Identification of SNP markers in the seal samples was made on the basis of different genotype clusters observed within the Genome Studio software. Where two alleles were clearly observed, either in a heterozygous or homozygous state, the marker was categorized as a polymorphic SNP in seals. Where fluorescence intensity readings indicated the presence of a single allele across all samples (normalised R >0.1), the marker was designated as monomorphic. This is based on the assumption that the observed data reflect amplification of a homologous sequence region in the seal genome that did not exhibit polymorphism at the nucleotide targeted by the canine assay. Genepop [33] was then used to calculate observed and expected heterozygosities and to test for deviations from Hardy-Weinberg equilibrium (HWE) and for linkage disequilibrium (LD) among markers. The resulting P-values were adjusted for the false discovery rate [34] using the program Q-value [35].

Bioinformatic Analyses

The full set of SNPs (those that failed to amplify, the monomorphic and the polymorphic with respect to A. gazella) with 120 bp flanking sequence were mapped to the dog genome (Broad Institute release 67) and the Arctocephalus transcriptome [24] using Blast [36]. When mapping against the genome, the most proximal gene to each SNP was selected and, through Swissprot [37], the Gene Ontology (GO) codes [38] for each gene were derived. Each GO code was tested for enrichment through a ratio test in the polymorphic set against the monomorphic SNPs as well as the SNPs that failed to hybridize with A. gazella. A subsequent adjustment of the P-values was applied following Benjamini and Hochberg [34].

In vitro SNP Validation

In order to validate the cross-amplification SNP discovery process, a subset of five randomly selected loci were targeted for confirmatory genotyping using single-plex KASP assays (LGC Genomics), which are based on fluorescently labeled allele-specific PCR primers. Assays were designed based on flanking regions in the dog genome (Table S1). Concordance between the two genotyping methods would provide validation of the SNP. However, failure of the KASP assay need not necessarily refute the presence of a SNP, since KASP and Illumina assays may target different SNP flanking regions. The 24 fur seal samples together with six positive control (dog) samples and two negative controls (water) were genotyped following standard KASP PCR protocols.


Out of a total of 173,662 loci on the CanineHD BeadChip, 33,324 (19.2%) were genotyped in a sample of 24 Antarctic fur seals (Table S2). Of these, 173 (0.5%) exhibited clearly interpretable polymorphic clustering patterns (see Fig. 1, panels a–d for examples) and correspondingly high GenTrain scores (mean = 0.77±0.07 s.d.). An additional twenty loci were polymorphic but could not be reliably scored due to ambiguous clustering patterns.

Figure 1. Examples of single nucleotide polymorphisms (SNPs) from the canine SNP chip that cross-amplify in Antarctic fur seals.

Each point represents a single sample. ‘Norm R’ (y-axis) is the normalized sum of the intensities of the two channels (Cy3 and Cy5). ‘Norm Theta’ (x-axis) is ((2 / p)Tan)1 (Cy5 / Cy3)) where a value near 0 represents a homozygote for allele A (denoted by red points) and a value near 1 represents a homozygote for allele B (denoted by blue points). Heterozygotes fall approximately mid-way between these values and are denoted by purple points.
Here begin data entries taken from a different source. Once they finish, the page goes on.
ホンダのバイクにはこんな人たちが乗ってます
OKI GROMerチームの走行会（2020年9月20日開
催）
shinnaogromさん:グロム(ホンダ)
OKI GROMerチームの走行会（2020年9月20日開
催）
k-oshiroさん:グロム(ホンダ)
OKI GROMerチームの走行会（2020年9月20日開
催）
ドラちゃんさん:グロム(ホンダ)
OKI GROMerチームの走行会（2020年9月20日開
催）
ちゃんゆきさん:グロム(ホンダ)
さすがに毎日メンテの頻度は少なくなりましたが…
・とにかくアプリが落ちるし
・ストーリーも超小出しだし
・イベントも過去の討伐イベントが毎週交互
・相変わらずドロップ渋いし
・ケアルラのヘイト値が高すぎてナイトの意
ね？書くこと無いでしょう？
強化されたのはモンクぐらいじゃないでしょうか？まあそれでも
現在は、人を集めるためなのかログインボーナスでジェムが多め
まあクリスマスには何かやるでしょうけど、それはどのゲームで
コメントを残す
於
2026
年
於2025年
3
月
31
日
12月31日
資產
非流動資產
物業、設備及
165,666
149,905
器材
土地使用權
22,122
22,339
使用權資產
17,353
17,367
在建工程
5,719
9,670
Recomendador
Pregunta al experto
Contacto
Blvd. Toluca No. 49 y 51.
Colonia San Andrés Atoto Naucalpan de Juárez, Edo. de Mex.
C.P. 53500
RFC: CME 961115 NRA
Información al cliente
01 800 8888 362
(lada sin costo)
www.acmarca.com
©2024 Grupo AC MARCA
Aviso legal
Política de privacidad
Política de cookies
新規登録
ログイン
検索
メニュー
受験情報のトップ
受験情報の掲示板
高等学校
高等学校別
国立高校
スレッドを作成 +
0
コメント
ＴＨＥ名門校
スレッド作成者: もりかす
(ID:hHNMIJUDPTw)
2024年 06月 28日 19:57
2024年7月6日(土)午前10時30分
The numbers of samples called by GenomeStudio for each of the three possible genotypes are shown below the x-axis. (a–d) Classical three-cluster patterns for SNPs considered successful and polymorphic; (e) A monomorphic SNP; (f) A locus that failed to yield an interpretable assay and was thus classified as a genotyping failure.

Descriptive Statistics

Raw genotypes of the 173 clearly interpretable polymorphic SNPs in 24 Antarctic fur seal individuals are given in Table S3. Twelve of these loci (6.9%) deviated significantly from HWE at P<0.05, although only six remained significant following table-wide correction for the false discovery rate (see Table S4). The call rate ranged from 0.875 to 1 (mean = 0.99±0.02 s.d.) and the minor allele frequency varied between 0.02 and 0.50 (mean = 0.17±0.13 s.d.). Tests for linkage disequilibrium (LD) did not yield any P-values that were robust to table-wide correction for the false discovery rate.

Mapping Loci to the Arctocephalus Transcriptome

We first mapped all of the SNPs to the Arctocephalus gazella transcriptome, which comprises 23,096 contigs of average length 971 bp with a combined length of 22,425,629 bp [24]. BLAST hits to seal transcripts were recovered for 3.6% of polymorphic SNPs (n = 7) and 4.1% of monomorphic SNPs (n = 1367) but only 1.0% of failed SNPs (n = 1467), significantly lower than for the previous two classes (Binomial proportions tests, P = 0.002 and P<0.0001 respectively). When this analysis was repeated with the stringent requirement of at least 110 bp of sequence overlap, fewer than half as many mappings were obtained but the overall pattern was similar, BLAST hits being obtained for two polymorphic SNPs (1.0%), 659 monomorphic SNPs (2.0%) and 580 failed SNPs (0.41%).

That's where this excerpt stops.